Кушайте! - и опять кивнул на семгу.
Играли в стуколку и запивали пивом. Виктор зло ввинчивал штопор в
пробку и, сжав зубы, выдергивал пробку, наливал, запрокинув вверх донышко,
переливал и вдва глотка кончал стакан.
- Врешшш! - шипел Виктор и стукал картами об стол. Он красный, потный
сидел боком к столу. Попов слепо поглядывал через очки и домовито совал
выигрыш в жилетный карман. А Виктор злей и злей загибал ставки.
- Мы ее, а она нас. А ананас! - приговаривал Жуйкин, кидая карту.
Груня подошла, положила Виктору руку на погон. Но Виктор круто
повернулся к столу, наклонился над картами, увернул плечо.
- А это собака? - и открыл карты. И глотал, глотал холодное пиво.
Было половина второго, когда Виктор повернул два раза ключ за гостями
и вошел в кабинет. Он слышал, как за дверьми Груня звякала, убирала со
стола. Виктор прошел по комнате два раза из угла в угол. Услыхал, как
пачкой ножики, вилки бросила Груня на стол и вот отворила дверь.
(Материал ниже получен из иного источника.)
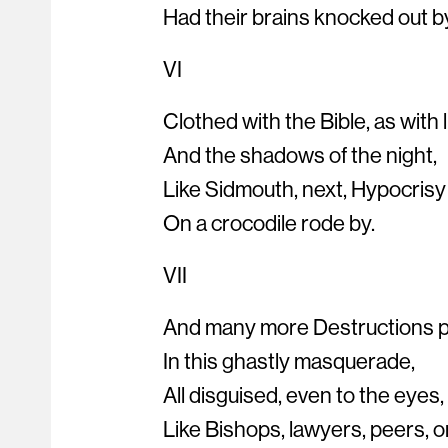
Had their brains knocked out b
VI
Clothed with the Bible, as with l
And the shadows of the night,
Like Sidmouth, next, Hypocrisy
On a crocodile rode by.
VII
And many more Destructions 
In this ghastly masquerade,
All disguised, even to the eyes,
Like Bishops, lawyers, peers, o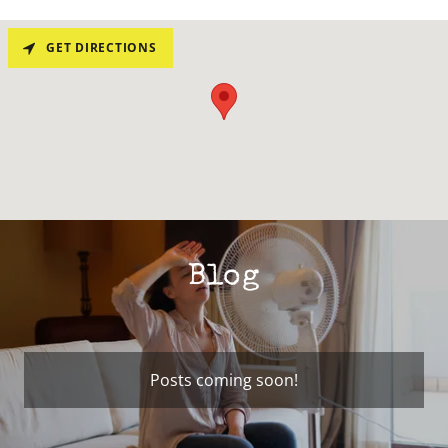
GET DIRECTIONS
Blog
Posts coming soon!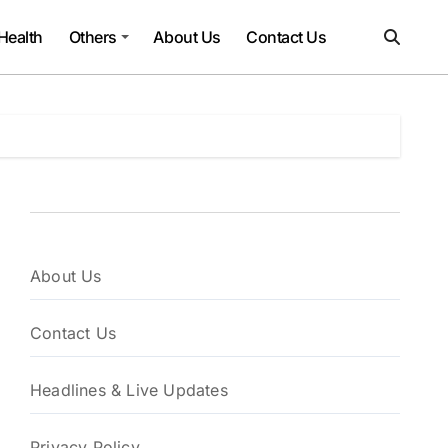
Health
Others
About Us
Contact Us
About Us
Contact Us
Headlines & Live Updates
Privacy Policy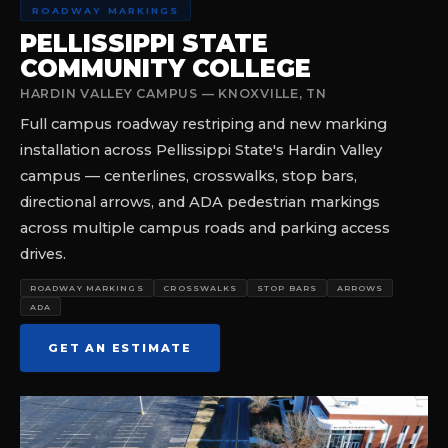
ROADWAY MARKINGS
PELLISSIPPI STATE
COMMUNITY COLLEGE
HARDIN VALLEY CAMPUS — KNOXVILLE, TN
Full campus roadway restriping and new marking
installation across Pellissippi State's Hardin Valley
campus — centerlines, crosswalks, stop bars,
directional arrows, and ADA pedestrian markings
across multiple campus roads and parking access
drives.
ROADWAY MARKINGS
CROSSWALKS
STOP BARS
ARROWS
ADA
GET AN ESTIMATE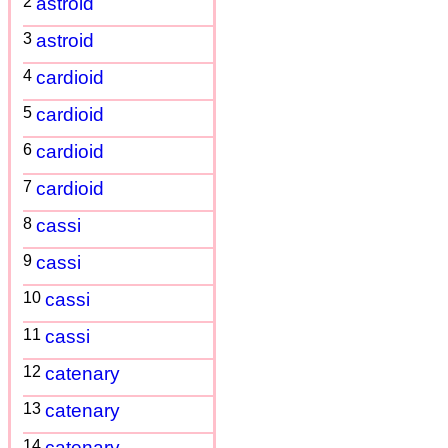
2
astroid
3
astroid
4
cardioid
5
cardioid
6
cardioid
7
cardioid
8
cassi
9
cassi
10
cassi
11
cassi
12
catenary
13
catenary
14
catenary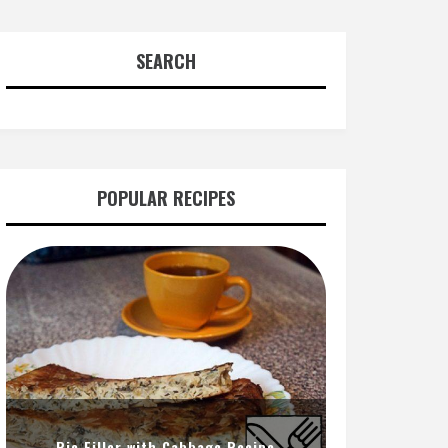
SEARCH
POPULAR RECIPES
Pie Filler with Cabbage Recipe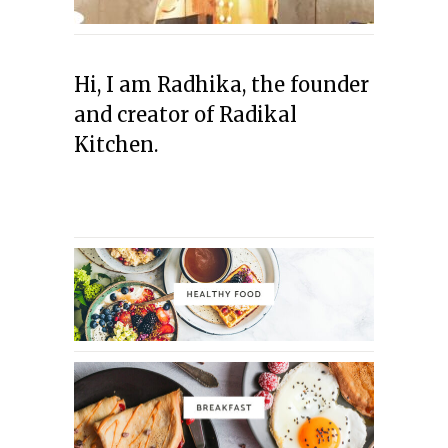
Hi, I am Radhika, the founder
and creator of Radikal
Kitchen.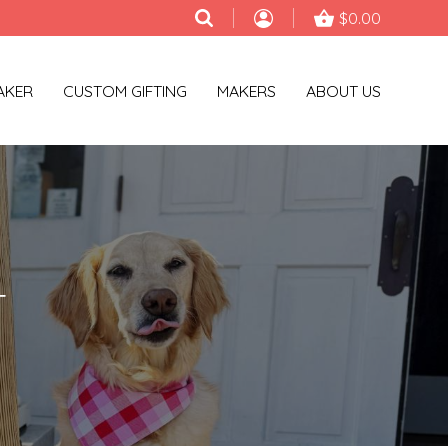
$0.00
AKER
CUSTOM GIFTING
MAKERS
ABOUT US
T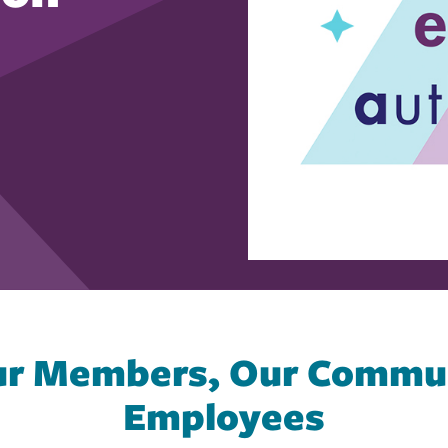
Our Members, Our Commun
Employees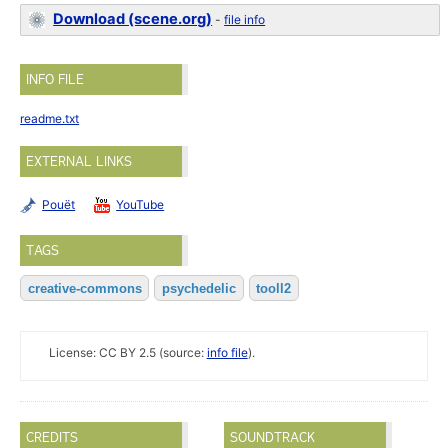
Download (scene.org)
-
file info
INFO FILE
readme.txt
EXTERNAL LINKS
Pouët
YouTube
TAGS
creative-commons
psychedelic
tooll2
License: CC BY 2.5 (source:
info file
).
CREDITS
SOUNDTRACK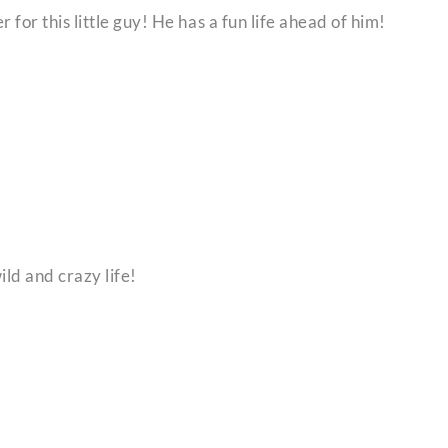
 for this little guy! He has a fun life ahead of him!
ld and crazy life!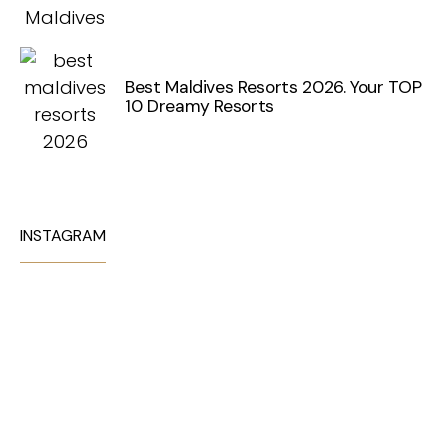
Best Maldives Resorts 2026. Your TOP
10 Dreamy Resorts
INSTAGRAM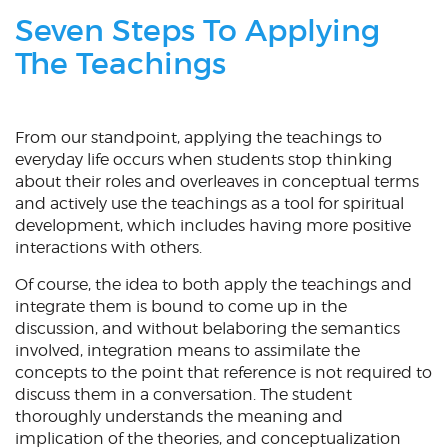
Seven Steps To Applying
The Teachings
From our standpoint, applying the teachings to
everyday life occurs when students stop thinking
about their roles and overleaves in conceptual terms
and actively use the teachings as a tool for spiritual
development, which includes having more positive
interactions with others.
Of course, the idea to both apply the teachings and
integrate them is bound to come up in the
discussion, and without belaboring the semantics
involved, integration means to assimilate the
concepts to the point that reference is not required to
discuss them in a conversation. The student
thoroughly understands the meaning and
implication of the theories, and conceptualization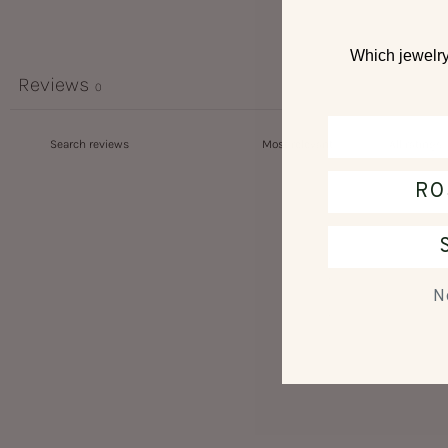
Which jewelry 
Reviews
0
RO
N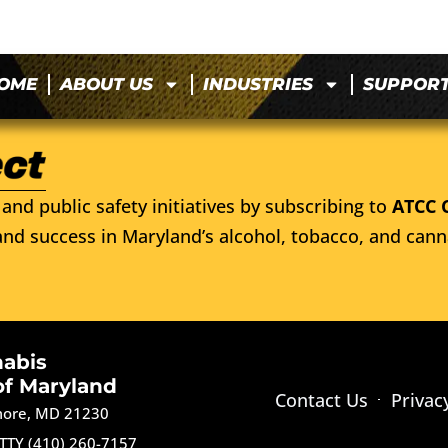
OME
ABOUT US
INDUSTRIES
SUPPOR
and public safety initiatives by subscribing to
ATCC 
nd success in Maryland’s alcohol, tobacco, and cann
nabis
of Maryland
Contact Us
Privac
imore, MD 21230
TTY (410) 260-7157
Виктор
пошел, чтоб быть спиной к двери.
- Витя, миленький! - всей грудью шепнула Груня, обошла, взяла за
плечи.
Виктор зло глянул ей в глаза и стал, нахмурясь, глядеть на папироску.
- Ты из-за семги? - Груня глядела, распялив веки, Виктору в опущенные
глаза. - Родной мой! Витенька мой родной! Ты не хотел!
Виктор повернулся, шагнул:
- Я знаю, что мне делать, - швырнул окурок в угол.
- Витенька, так ведь как же! Мальчик принес. Я ведь думала - ты
прислал. Радовалась. Он так и сказал - надзиратель велели передать.
Витенька!
- Вон! - заорал Виктор на всю квартиру. - Вон его, мерзавца, гнать,
вон! В три шеи сукина сына. К черту! - и так топнул ногой, что зазвенело на
столе. - К чертям собачьим! - и Виктор треснул, что силы, кулаком по столу.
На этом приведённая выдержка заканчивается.